As for the whole formula issue, yes, you do need formulas to solve physics questions, at least a few basic ones that you already seem to have. Your professor's approach is a good one for a few lectures, just to get your thinking cap on and make sure you do intuitively understand the problems you're solving. It will help you catch mistakes when you use the formulas if you have some sense of what direction to expect something to change. However, to never give you any formulas and then expect you to solve problems that require formulas is completely unreasonable. The problem is, once you get beyond a few very basic formulas, deriving the rest of the formulas you'd need does require calculus. I'm not fond of physics courses that don't require calculus as a prerequisite. That just makes no sense because you really can't understand what you're being taught and do end up needing to rely on a memorized list of formulas you don't really understand.
It's true what others have told you that you need to write your very own list of formulas. Just the process of writing them all down will help you remember a lot of them. Besides, it's an age-old tradition among Freshmen to locate the pencil with the thinnest lead, sit down with your one sheet of paper and cram every formula imaginable onto it in your smallest handwriting , writing upside-down, sideways, along the edges, until there is no white space left on the paper.
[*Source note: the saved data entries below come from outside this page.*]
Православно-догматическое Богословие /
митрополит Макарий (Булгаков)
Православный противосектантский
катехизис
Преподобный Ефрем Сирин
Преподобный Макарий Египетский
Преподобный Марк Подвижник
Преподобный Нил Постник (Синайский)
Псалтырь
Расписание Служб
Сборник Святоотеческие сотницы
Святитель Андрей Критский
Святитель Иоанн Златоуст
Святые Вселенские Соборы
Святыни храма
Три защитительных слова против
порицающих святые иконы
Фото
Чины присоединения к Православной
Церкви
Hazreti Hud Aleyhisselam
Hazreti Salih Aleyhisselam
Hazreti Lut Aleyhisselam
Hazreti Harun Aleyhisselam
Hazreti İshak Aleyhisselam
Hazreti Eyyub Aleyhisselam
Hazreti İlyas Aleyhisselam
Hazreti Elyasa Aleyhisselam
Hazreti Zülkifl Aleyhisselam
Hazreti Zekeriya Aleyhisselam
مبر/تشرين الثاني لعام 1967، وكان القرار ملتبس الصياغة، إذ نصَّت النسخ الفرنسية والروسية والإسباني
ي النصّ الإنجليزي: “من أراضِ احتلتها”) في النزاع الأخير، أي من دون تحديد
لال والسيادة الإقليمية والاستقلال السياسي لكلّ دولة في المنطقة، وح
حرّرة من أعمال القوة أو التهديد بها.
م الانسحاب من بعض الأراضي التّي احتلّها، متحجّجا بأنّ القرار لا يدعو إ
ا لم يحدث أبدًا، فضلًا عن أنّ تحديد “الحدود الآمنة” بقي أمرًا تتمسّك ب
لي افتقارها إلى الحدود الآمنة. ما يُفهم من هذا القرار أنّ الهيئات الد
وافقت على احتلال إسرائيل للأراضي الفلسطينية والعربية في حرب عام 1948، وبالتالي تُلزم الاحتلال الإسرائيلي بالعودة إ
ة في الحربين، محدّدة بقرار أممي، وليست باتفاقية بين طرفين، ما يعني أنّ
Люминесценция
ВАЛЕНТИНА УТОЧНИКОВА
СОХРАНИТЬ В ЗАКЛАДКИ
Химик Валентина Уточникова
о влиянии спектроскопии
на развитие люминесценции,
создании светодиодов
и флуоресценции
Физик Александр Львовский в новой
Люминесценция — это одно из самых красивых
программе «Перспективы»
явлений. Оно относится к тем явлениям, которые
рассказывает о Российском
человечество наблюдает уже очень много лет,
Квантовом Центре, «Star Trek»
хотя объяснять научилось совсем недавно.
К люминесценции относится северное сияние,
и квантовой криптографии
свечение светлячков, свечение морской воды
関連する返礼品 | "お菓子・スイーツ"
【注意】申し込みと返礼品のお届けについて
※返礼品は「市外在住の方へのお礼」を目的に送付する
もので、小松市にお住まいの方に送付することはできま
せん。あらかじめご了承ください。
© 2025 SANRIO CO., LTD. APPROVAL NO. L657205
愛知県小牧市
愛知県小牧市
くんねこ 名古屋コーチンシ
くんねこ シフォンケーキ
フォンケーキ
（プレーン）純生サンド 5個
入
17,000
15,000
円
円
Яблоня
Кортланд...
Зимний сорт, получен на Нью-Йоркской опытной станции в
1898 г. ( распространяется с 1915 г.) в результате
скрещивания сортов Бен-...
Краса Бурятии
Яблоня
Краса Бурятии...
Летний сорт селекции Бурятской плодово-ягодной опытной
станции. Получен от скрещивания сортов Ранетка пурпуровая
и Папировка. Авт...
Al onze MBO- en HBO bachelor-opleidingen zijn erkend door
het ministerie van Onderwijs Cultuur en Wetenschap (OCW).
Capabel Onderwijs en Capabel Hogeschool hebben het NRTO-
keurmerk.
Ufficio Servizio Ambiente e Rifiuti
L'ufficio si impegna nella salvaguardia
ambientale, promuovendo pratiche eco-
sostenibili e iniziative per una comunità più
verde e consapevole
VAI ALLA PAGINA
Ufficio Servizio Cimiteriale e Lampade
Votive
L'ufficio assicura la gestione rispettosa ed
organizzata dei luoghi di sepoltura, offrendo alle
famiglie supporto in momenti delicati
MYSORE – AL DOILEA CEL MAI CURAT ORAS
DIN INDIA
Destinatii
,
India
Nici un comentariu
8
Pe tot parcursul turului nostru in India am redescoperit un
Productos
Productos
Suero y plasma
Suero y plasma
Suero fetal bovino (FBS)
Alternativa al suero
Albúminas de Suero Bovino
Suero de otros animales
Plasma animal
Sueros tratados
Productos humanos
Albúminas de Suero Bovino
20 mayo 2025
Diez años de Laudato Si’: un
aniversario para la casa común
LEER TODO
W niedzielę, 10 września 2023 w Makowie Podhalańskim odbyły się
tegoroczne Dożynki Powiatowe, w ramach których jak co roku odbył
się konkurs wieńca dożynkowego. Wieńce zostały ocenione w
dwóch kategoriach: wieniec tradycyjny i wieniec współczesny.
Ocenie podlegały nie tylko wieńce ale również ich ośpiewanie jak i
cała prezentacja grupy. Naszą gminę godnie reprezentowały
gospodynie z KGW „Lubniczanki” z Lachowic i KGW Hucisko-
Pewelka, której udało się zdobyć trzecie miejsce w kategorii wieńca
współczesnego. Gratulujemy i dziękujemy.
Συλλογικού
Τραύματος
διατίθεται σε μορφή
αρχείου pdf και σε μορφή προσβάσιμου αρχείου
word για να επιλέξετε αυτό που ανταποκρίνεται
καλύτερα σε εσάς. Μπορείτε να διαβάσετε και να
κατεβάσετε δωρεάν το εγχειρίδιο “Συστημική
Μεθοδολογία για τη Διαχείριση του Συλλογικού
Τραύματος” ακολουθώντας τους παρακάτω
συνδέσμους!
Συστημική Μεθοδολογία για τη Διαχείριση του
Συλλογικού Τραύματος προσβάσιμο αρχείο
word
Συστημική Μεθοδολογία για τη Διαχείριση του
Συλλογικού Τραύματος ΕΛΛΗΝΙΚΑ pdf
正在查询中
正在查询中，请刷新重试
Every physics course I've ever heard of has allowed one sheet of paper with anything you want on it to be brought to the exam. Then the students all arrive at the exam and spend half their time trying to find the right formula amid that sea of scribble. Here's a trick everyone can benefit from. Don't bother cramming every formula onto it. Get the basics down...standard velocity, acceleration formulas, free energy, entropy, enthalpy, etc. Write those large enough so you can read them, and know how to derive the remaining formulas from them. Then, use the rest of the space to write sample problems with the solutions...put on the toughest homework solutions, the ones that if you can solve those, you can solve anything (assuming you are explicitly told you can write ANYTHING on the paper, and not just formulas...don't want to encourage cheating). Afterall, the formulas are useless if you don't know how to use them.